With video effects software like Adobe’s After Effects and Final Cut’s Motion, digital compositing has opened up a whole new field of locations and set pieces for low-budget filmmakers to explore. That is, if you know how to make it look convincing.
The elements of your digital composite shot are just as important as the composite itself. If any are out of line with the others, then your entire shot will feel unnatural. This goes especially for the elements you are shooting, such as the actors who may be inserted into a background. Things like perspective, staging, scale, and above all lighting must be analyzed and executed correctly. If not, your shot will draw attention to itself and simply become “unbelievable”. This will hurt your story.
Lighting
In creating this episode, it was the lighting of elements that constantly stuck out as the major factor that contributed to a good composite. Because lighting defines all the depth and shape we see, we immediately can tell when it’s not correct. So to make this first go around easier, and because the weather was such, we decided to light all our elements as if it was a cloudy, snowy day (which it was at points).
Selecting Elements
After filming, we worked backwards and picked elements that would fit our lighting as best it could, including coloring certain elements to make their palette flatter and more in keeping with the Sony F5 Cine S-Log 3 footage we filmed on, knowing we would do a final color grade at the end of the pipeline.
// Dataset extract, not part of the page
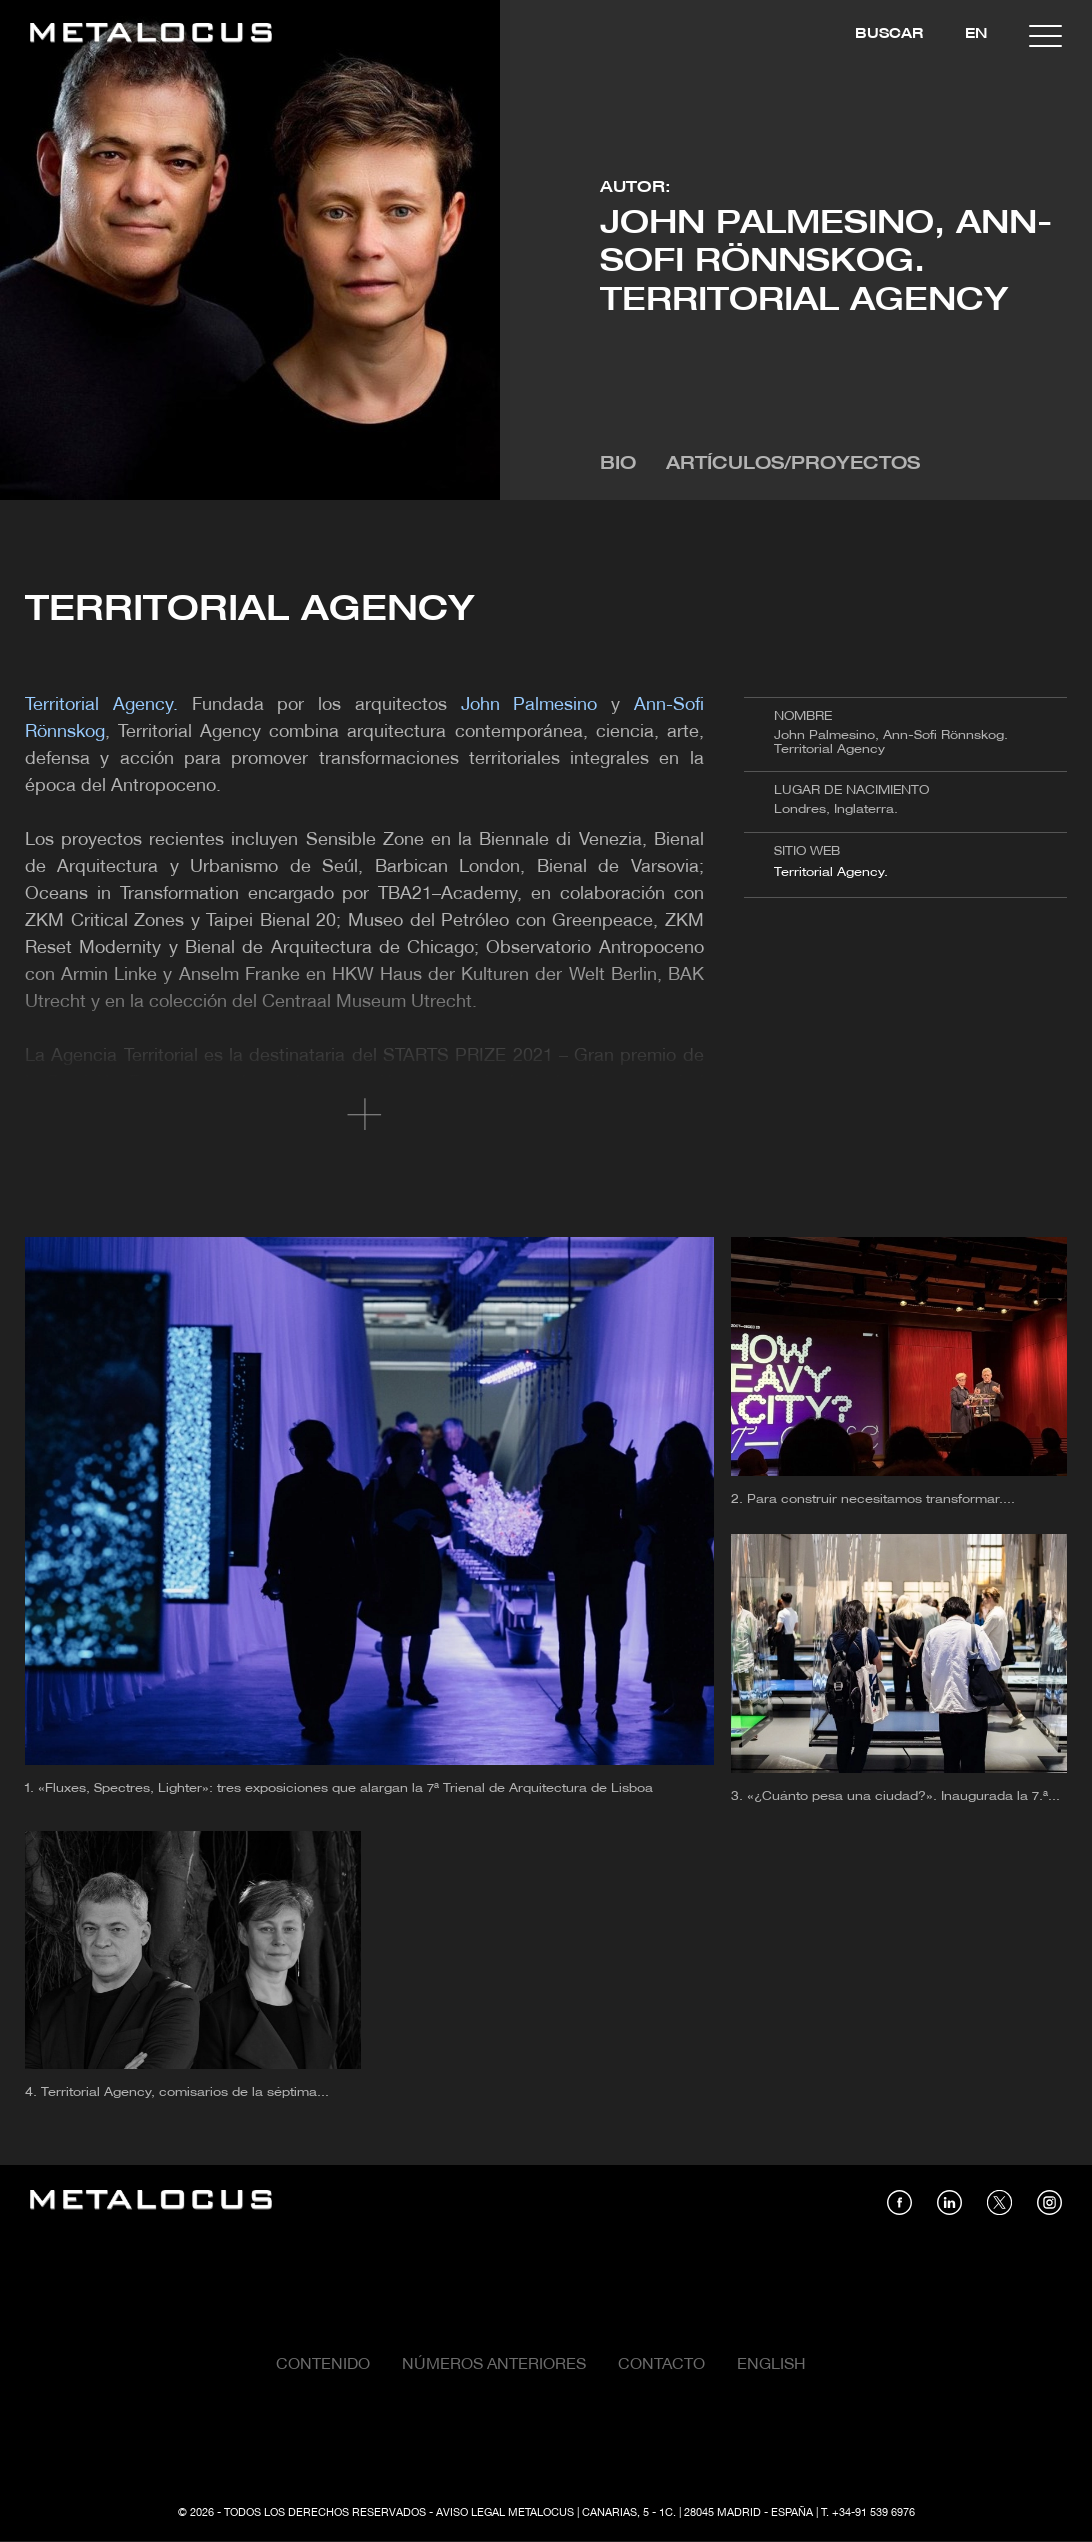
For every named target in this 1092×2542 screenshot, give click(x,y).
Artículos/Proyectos (793, 464)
Bringing all these into After Effects, it took a little more than a day to figure out where all the different elements needed to be in the timeline. After adding a digital camera move that was a last minute idea, we exported a flat Quicktime file to FCPX for a color grade and some grain.
Digital compositing, especially in After Effects, gives you a lot of room to play around and invent. But again, you have to know the tools to make it look natural. Certain things, no matter how much you alter them in post, will never look natural when put together. So plan accordingly. It’s always better to know what you want then not.